## [Instructions to follow]
A verbatim printing of the entries that follow is needed; pictures must not appear in it.

## [Dataset]
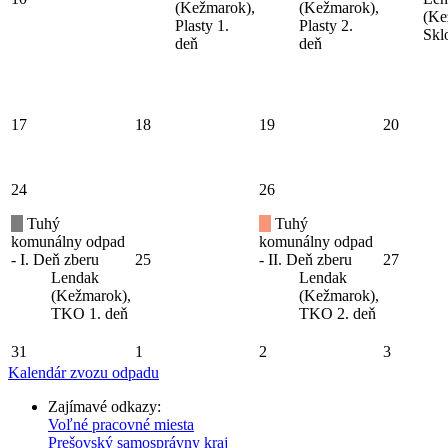
(Kežmarok),
(Kežmarok),
(Ke
Plasty 1.
Plasty 2.
Skl
deň
deň
17
18
19
20
24
26
Tuhý
Tuhý
komunálny odpad
komunálny odpad
- I. Deň zberu
25
- II. Deň zberu
27
Lendak
Lendak
(Kežmarok),
(Kežmarok),
TKO 1. deň
TKO 2. deň
31
1
2
3
Kalendár zvozu odpadu
Zajímavé odkazy:
Voľné pracovné miesta
Prešovský samosprávny kraj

## [Reply to the exercise]
(Kežmarok),
(Kežmarok),
(Ke
Plasty 1.
Plasty 2.
Skl
deň
deň
17
18
19
20
24
26
Tuhý
Tuhý
komunálny odpad
komunálny odpad
- I. Deň zberu
25
- II. Deň zberu
27
Lendak
Lendak
(Kežmarok),
(Kežmarok),
TKO 1. deň
TKO 2. deň
31
1
2
3
Kalendár zvozu odpadu
Zajímavé odkazy:
Voľné pracovné miesta
Prešovský samosprávny kraj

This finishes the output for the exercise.